In low-risk women, the benefits of active management are less clear
For those who are not at high risk for hemorrhage, most of the evidence points to tenuous (minimal) benefits of using active management. A 2019 Cochrane review found that low-risk women did not see any meaningful difference in severe PPH (blood loss greater than 1000 mL, equivalent to half a 2 Liter soft drink bottle) or the need for their babies to be sent to the NICU with active management compared to without [3]. Even when they looked at the data from all women (including those who were at a higher risk), researchers still found that it was uncertain whether or not active management reduces the risk of severe PPH, which is a blood loss of over 1000 mL.
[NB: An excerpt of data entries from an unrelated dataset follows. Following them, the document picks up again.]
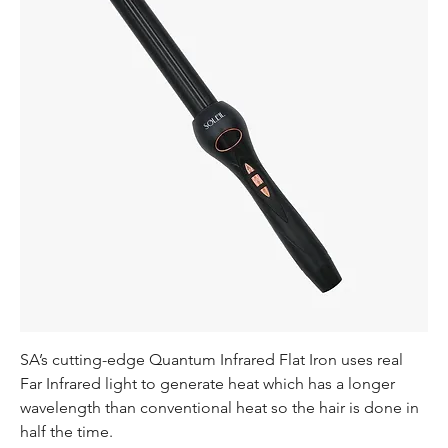
SA’s cutting-edge Quantum Infrared Flat Iron uses real
Far Infrared light to generate heat which has a longer
wavelength than conventional heat so the hair is done in
half the time.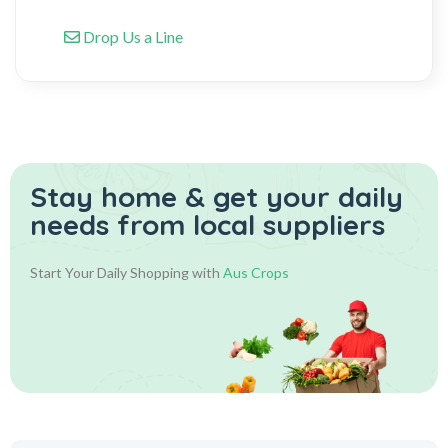
Drop Us a Line
Stay home & get your daily
needs from local suppliers
Start Your Daily Shopping with
Aus Crops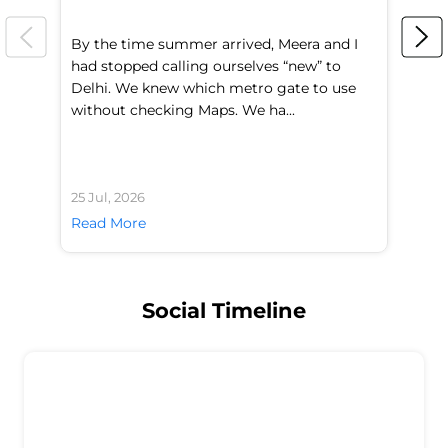
By the time summer arrived, Meera and I
A 
had stopped calling ourselves “new” to
fl
Delhi. We knew which metro gate to use
mo
without checking Maps. We ha...
di
25 Jul, 2026
24 
Read More
Re
Social Timeline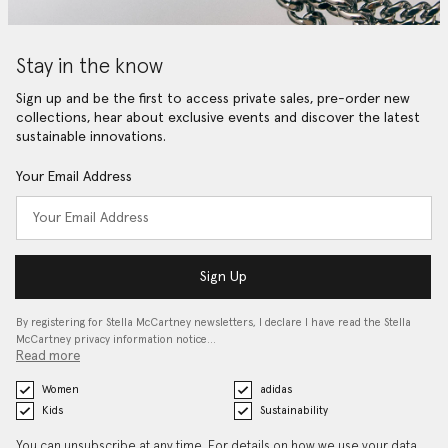
Stay in the know
Sign up and be the first to access private sales, pre-order new
collections, hear about exclusive events and discover the latest
sustainable innovations.
Your Email Address
Sign Up
By registering for Stella McCartney newsletters, I declare I have read the Stella
McCartney privacy information notice…
Read more
Women
adidas
Kids
Sustainability
You can unsubscribe at any time. For details on how we use your data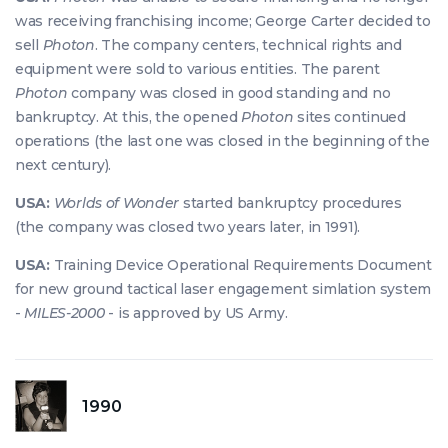
was receiving franchising income; George Carter decided to
sell
Photon
. The company centers, technical rights and
equipment were sold to various entities. The parent
Photon
company was closed in good standing and no
bankruptcy. At this, the opened
Photon
sites continued
operations (the last one was closed in the beginning of the
next century).
USA:
Worlds of Wonder
started bankruptcy procedures
(the company was closed two years later, in 1991).
USA:
Training Device Operational Requirements Document
for new ground tactical laser engagement simlation system
-
MILES-2000
- is approved by US Army.
1990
However, the researchers did note that active management probably reduces the rate of blood loss greater than 500 mL, and may also reduce the need for maternal blood transfusion.
Conflicting studies
Conversely, another study from 2013, which used data from over 32,000 low-risk pregnant women receiving midwifery care in New Zealand, found that those who received active management (around half of the group) actually had 276% higher rates of PPH above 500 mL compared to women who had expectant management only, perhaps due to the manual pulling on the cord [4]. It’s important to note that these study results are observational, meaning that they come from observing the outcomes of births as they occur, and are not a part of a randomized trial with all variables controlled for. For context,
The bottom line on Pitocin and active management of the third stage of labor
Taken in tandem, all of this data seems to point to uncertain benefits for active management but no clear red flags against its use, either. If you’re at higher risk for PPH, it might be more important to consider active management to prevent excessive bleeding after giving birth.
Those who are at lower risk might have fewer benefits to receiving active management, and might want to weigh the risks of using Pitocin after birth (such as its association with postpartum anxiety and depression) more heavily [5]. Either way, it’s a great idea to talk to your doctor or midwife about management of the third stage of labor before you’re giving birth. Though it might be easy to forget about everything that happens after your precious baby is born, birth isn’t quite over once they place your newborn in your arms!
Very enlightening, especially for a male.
My 3rd stage was grossly mis-managed with the birth of my 2nd child. Thanks for sharing, this is an important topic.